2013 emmy nominee
2013 cinematography awardpittsburgh film awardriver bend film award
green lens film awardcincinnati film awardamerican conservation film award
Kankakee River Documentary Release Completed
November 1, 2012


General Email

Patty Wisniewski, Executive Producer/Camera. Phone 219-508-7364 Email

Jeff Manes, Producer/Writer. Phone: 219-775-3038 Email

Brian Kallies, Producer/Camera/Editor. Phone: 773-610-5819 Email

Tom Desch, Producer/Camera/Editor. Phone: 773-837-1915 Email

Valparaiso, IN – Everglades of the North: The Story of the Grand Kankakee Marsh, a one-hour television documentary, reveals the diverse ecology, illustrates the astonishing history, and explores the controversial saga of the Grand Kankakee Marsh in how people have used and perceived this wetland for more than 10,000 years.

Less than a century ago, there was an area in the Midwest that resembled the swamplands of Florida’s Everglades. Sometimes called the "Everglades of the North”, The Grand Kankakee Marsh once saturated nearly a million acres in Northern Indiana and a portion of Illinois.

The grand marsh was home to some of the highest concentrations of wildlife on the planet, with waterfowl so numerous they literally "blackened the sky.” Louis the XIV claimed this land as part of "New France.” The marsh was called Chicago’s food pantry. Industrialists made their fortunes from its seemingly endless natural resources.

Many sought the riches of the marsh, but at a costly price. Today less than 5% of the Grand Kankakee Marsh has survived man’s advances, but with a better understanding of the important role wetlands play in the environment, there is a renewed effort to restore part of what was lost.

Shooting for the documentary began three years ago and is now in post-production with an expected release date later this year.

"This has been an incredible experience,” said producer Pat Wisniewski, founder of For Goodness Sakes Productions in Valparaiso, "We’ve met scores of wonderful people who love the Kankakee river and its fabled marsh, and wanted to share their stories with us.”

Wisniewski teamed up with friend and syndicated columnist Jeff Manes of Lowell, who grew up on the Kankakee River and approached her about creating a story about the marsh. "It didn’t take long for us to realize we needed to make this documentary,” he said. "We can bring this story to life.”

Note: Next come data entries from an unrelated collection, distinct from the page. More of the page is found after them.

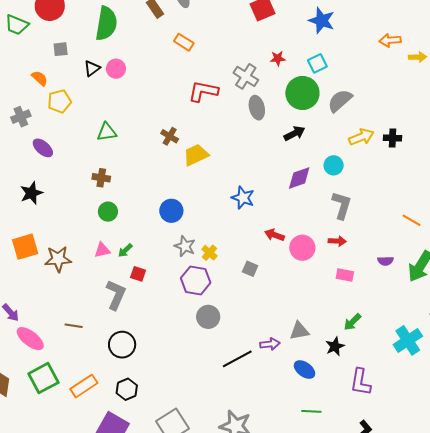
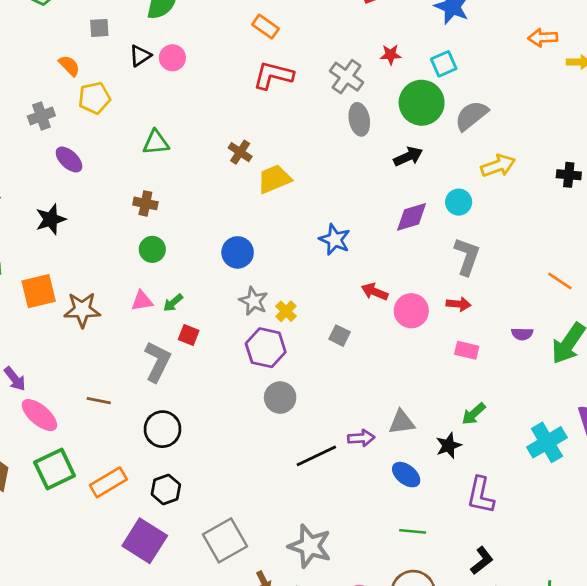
red L-shape: (203, 91) -> (273, 75), moved
black cross: (393, 138) -> (569, 175), moved

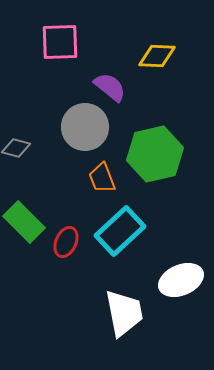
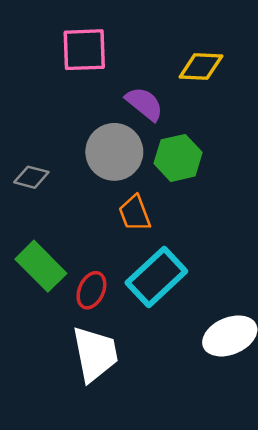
green hexagon: (155, 154) -> (178, 158), moved, size x0.7
white trapezoid: (124, 313) -> (95, 354), moved

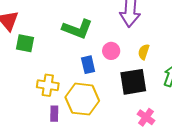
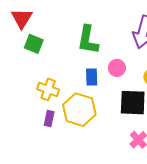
green L-shape: (77, 29) -> (88, 40), turned 68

"It’s a missing piece of American ecology,” said Cedar Lake native Brian Kallies who has produced, shot and edited programs for PBS, WGN and the Showtime cable network. "The Story of the Grand Kankakee Marsh is a vital slice of Midwestern history,” said the former Lakeshore Public Television producer and production manager.

"I grew up fishing with my dad on the Illinois side of the Kankakee River” said producer Tom Desch, a native of Herscher, IL, who edited numerous shows for PBS, the Biography Channel and Animal Planet. "So, when I heard about the project, I wanted to be a part of bringing it to life”, he added.

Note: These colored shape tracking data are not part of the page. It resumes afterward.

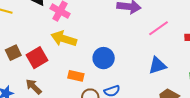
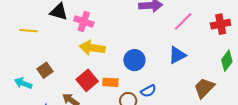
red square: (37, 58) -> (87, 80), moved
blue triangle: (157, 65) -> (177, 55), moved

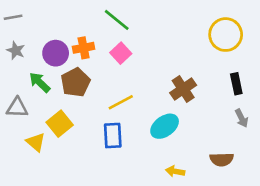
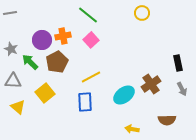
yellow circle: (226, 35) -> (142, 13), moved, size x0.6
gray star: (16, 50) -> (11, 49), moved
brown cross: (183, 89) -> (151, 84), moved
yellow triangle: (36, 142) -> (18, 107), moved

Major funding for this program has been provided by: Lake Heritage Parks Foundation Efroymson Family Fund, a CICF Fund South Shore Convention and Visitors Authority Legacy Foundation Dean and Barbara White Foundation Albert’s Jewelers Dorene and Jerry Hammes Newton County Community Foundation Jasper Foundation, Inc. Waterfowl U.S.A. Izaak Walton League of America South Shore Arts Indiana Arts Commission National Endowment for the Arts Jimmy F. New Foundation The Nature Conservancy

Additional funding sources will be listed on the documentary website when it becomes available.

View the trailer.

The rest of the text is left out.